»»

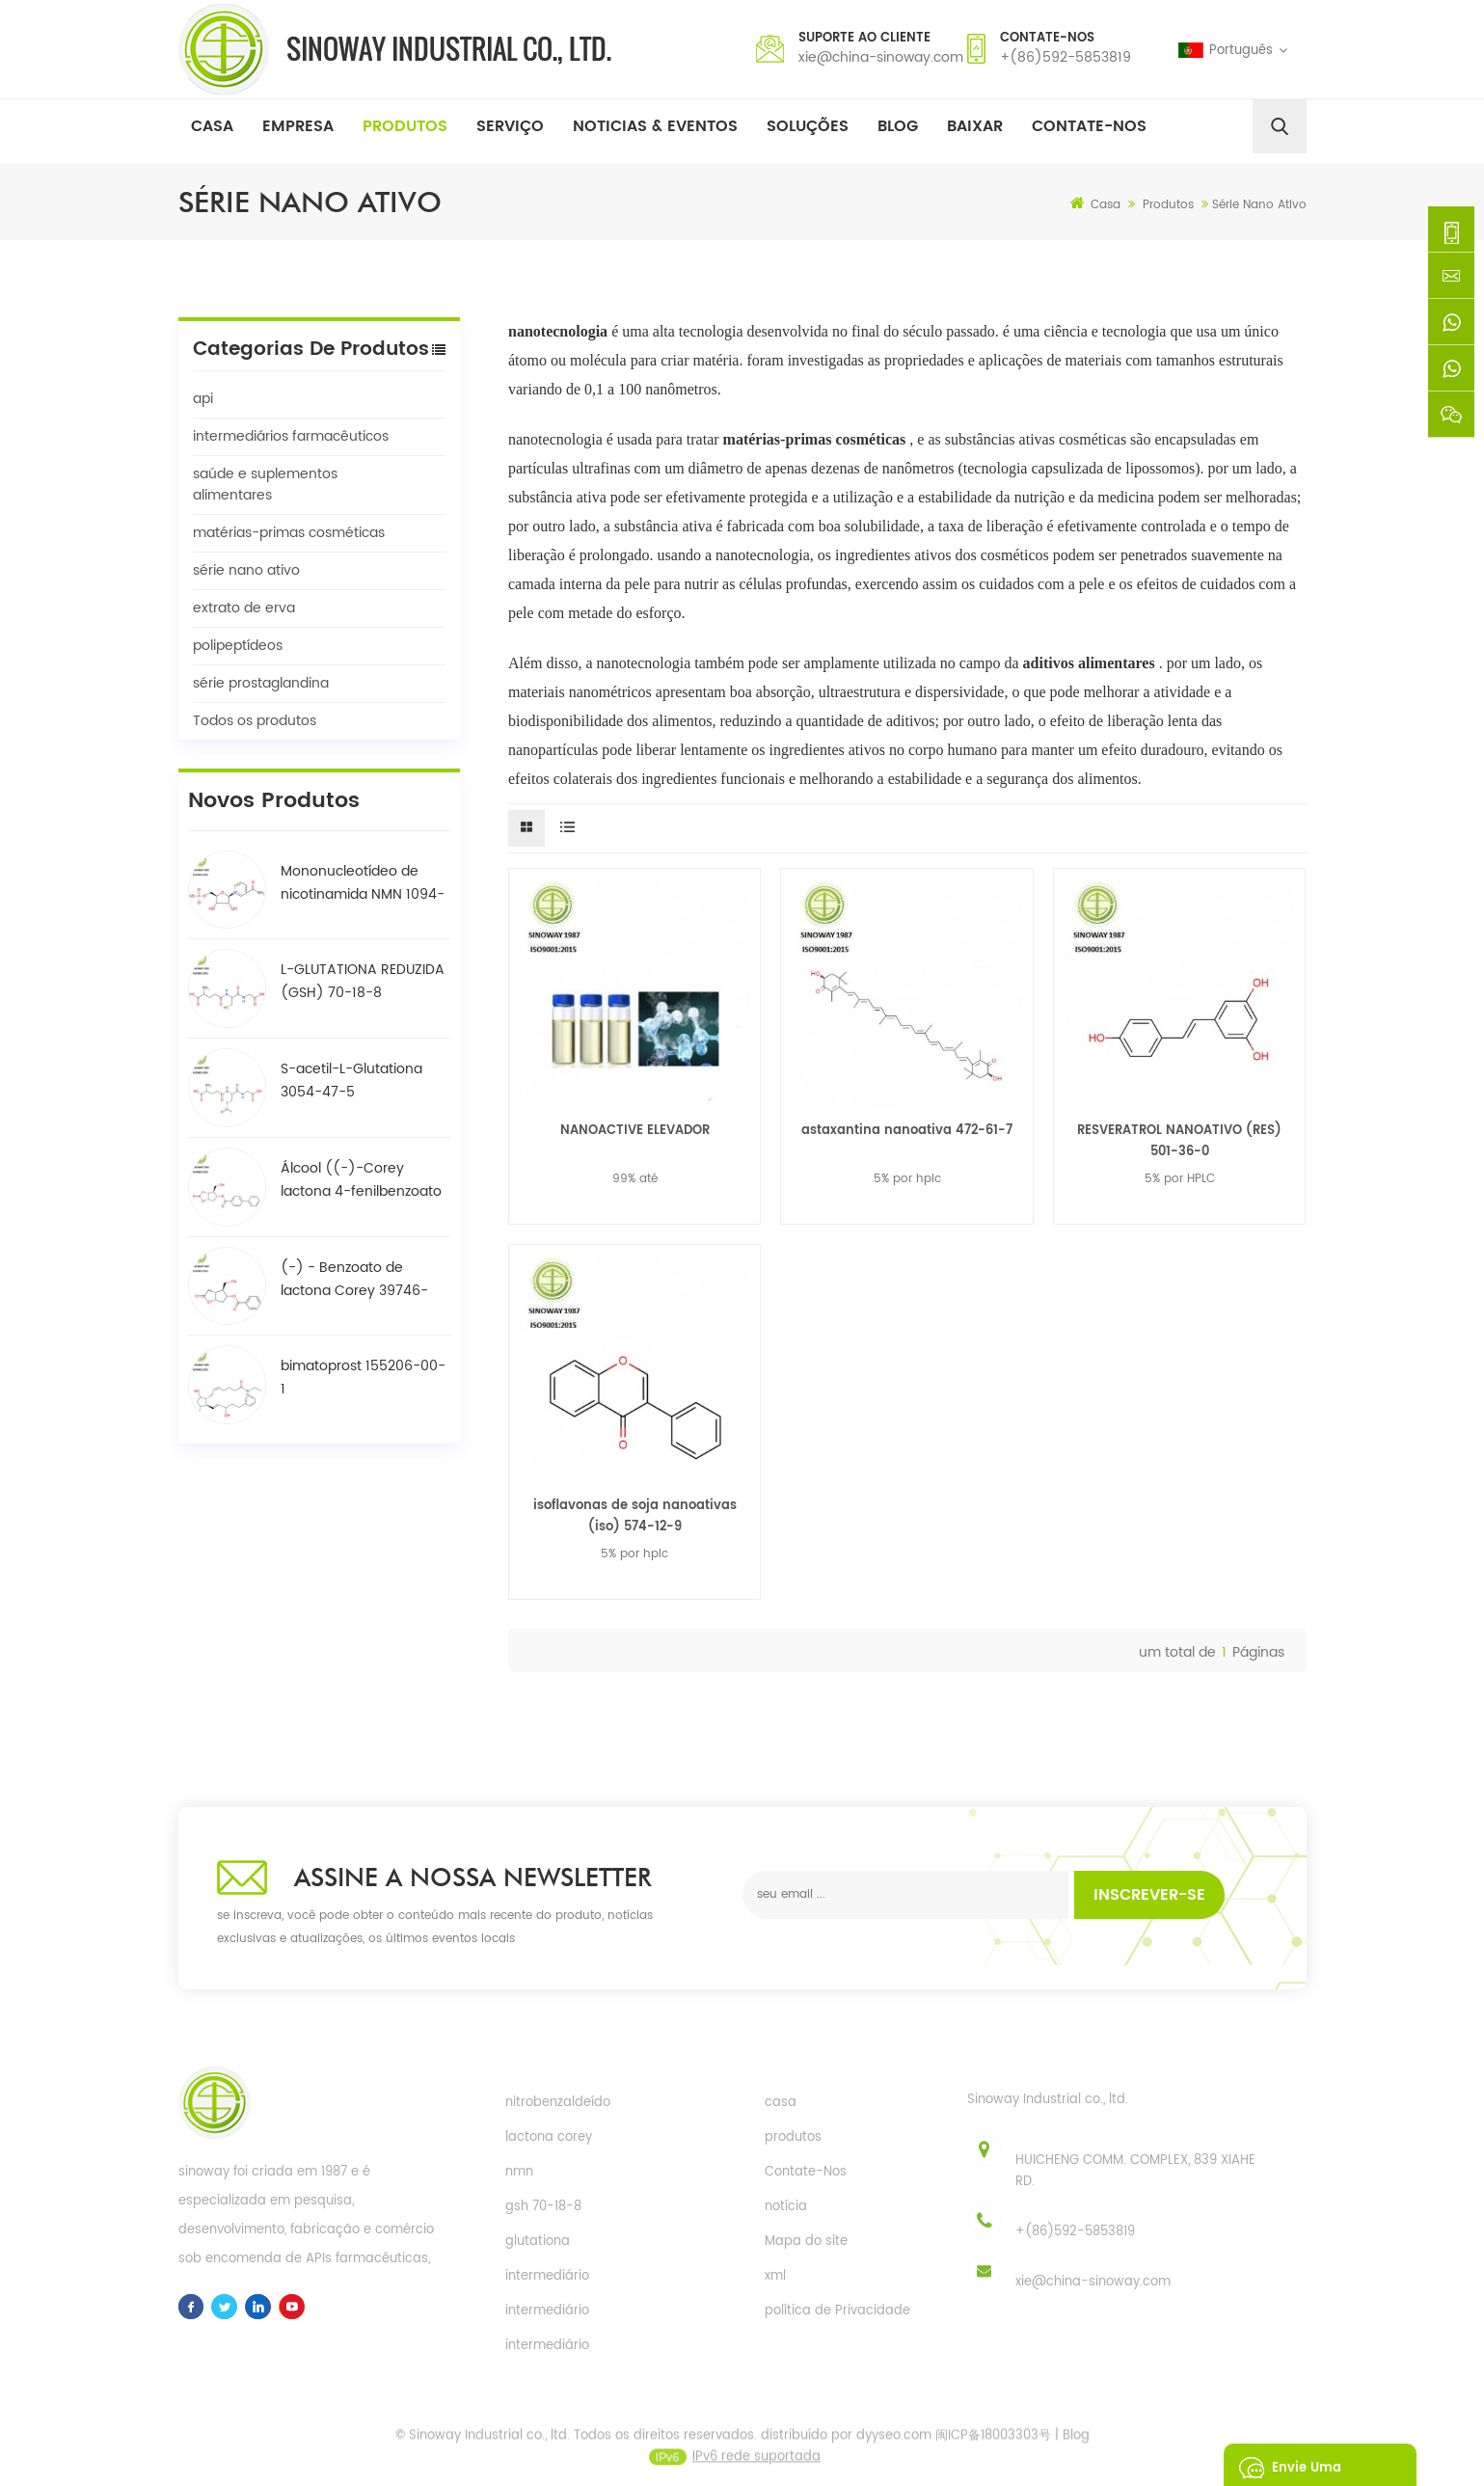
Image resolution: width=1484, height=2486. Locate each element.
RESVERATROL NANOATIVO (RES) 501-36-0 (1179, 1141)
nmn (519, 2172)
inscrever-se (1149, 1894)
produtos (793, 2137)
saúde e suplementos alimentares (265, 484)
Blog (897, 126)
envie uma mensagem (1286, 2465)
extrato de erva (244, 608)
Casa (212, 126)
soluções (808, 126)
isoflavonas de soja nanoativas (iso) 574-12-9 (635, 1516)
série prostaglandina (261, 683)
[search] (1280, 126)
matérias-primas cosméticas (289, 533)
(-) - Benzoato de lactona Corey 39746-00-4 (354, 1280)
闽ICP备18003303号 (993, 2448)
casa (780, 2103)
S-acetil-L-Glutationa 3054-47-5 (351, 1080)
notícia (786, 2207)
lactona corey (548, 2137)
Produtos (405, 126)
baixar (975, 126)
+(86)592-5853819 (1065, 57)
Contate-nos (1089, 126)
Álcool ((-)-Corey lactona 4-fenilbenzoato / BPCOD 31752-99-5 (361, 1180)
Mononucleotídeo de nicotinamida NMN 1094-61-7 (363, 883)
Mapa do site (806, 2241)
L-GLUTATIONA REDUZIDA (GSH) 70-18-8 (363, 981)
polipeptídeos (238, 646)
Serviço (510, 126)
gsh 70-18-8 (543, 2207)
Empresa (298, 126)
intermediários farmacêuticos (291, 436)
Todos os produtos (254, 721)
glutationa (537, 2241)
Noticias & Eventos (655, 126)
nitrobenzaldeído (557, 2103)
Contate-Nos (806, 2172)
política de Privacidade (837, 2311)
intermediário (547, 2276)
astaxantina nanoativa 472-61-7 (906, 1131)
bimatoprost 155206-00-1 (363, 1377)
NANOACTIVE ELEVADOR (635, 1131)
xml (775, 2276)
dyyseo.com (893, 2448)
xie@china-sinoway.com (880, 57)
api (203, 399)
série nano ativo (246, 570)
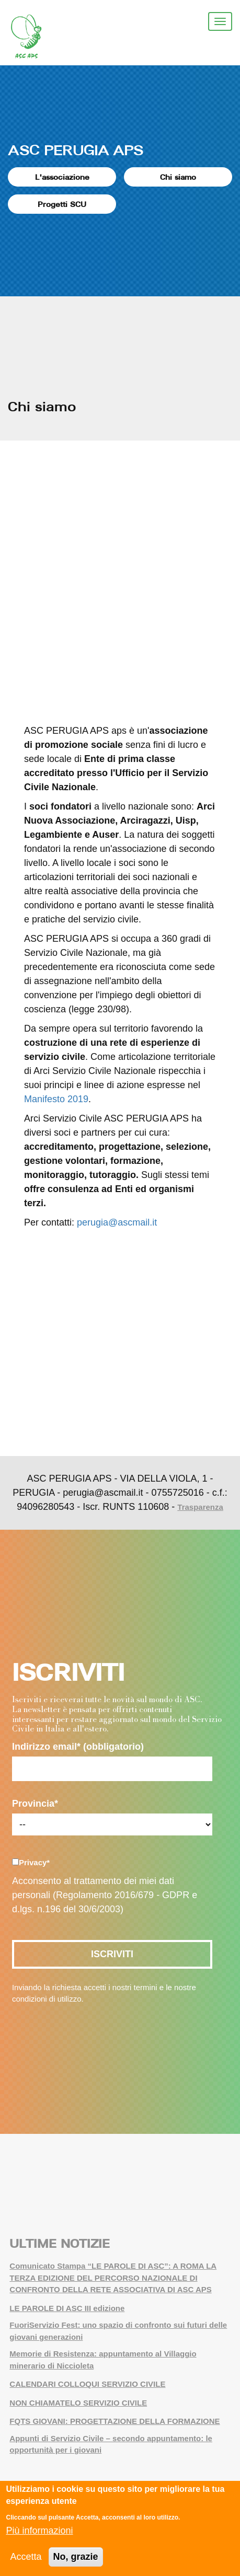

««

- **WORK TO COMPLETE**:
Retype the line containing "nitrobenzaldeído (557, 2103)" and all lines after it to the end of the material, exactly as written, leaving out any pictures.

- **TASK ANSWER**:
nitrobenzaldeído (557, 2103)
Contate-Nos (806, 2172)
política de Privacidade (837, 2311)
intermediário (547, 2276)
astaxantina nanoativa 472-61-7 (906, 1131)
bimatoprost 155206-00-1 (363, 1377)
NANOACTIVE ELEVADOR (635, 1131)
xml (775, 2276)
dyyseo.com (893, 2448)
xie@china-sinoway.com (880, 57)
api (203, 399)
série nano ativo (246, 570)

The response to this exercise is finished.